Data section:
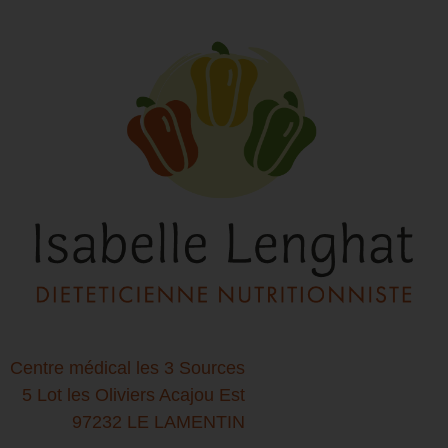
Centre médical les 3 Sources
5 Lot les Oliviers Acajou Est
97232 LE LAMENTIN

Directions: Return every line above verbatim, pictures excluded.

Solution for this task:
Centre médical les 3 Sources
5 Lot les Oliviers Acajou Est
97232 LE LAMENTIN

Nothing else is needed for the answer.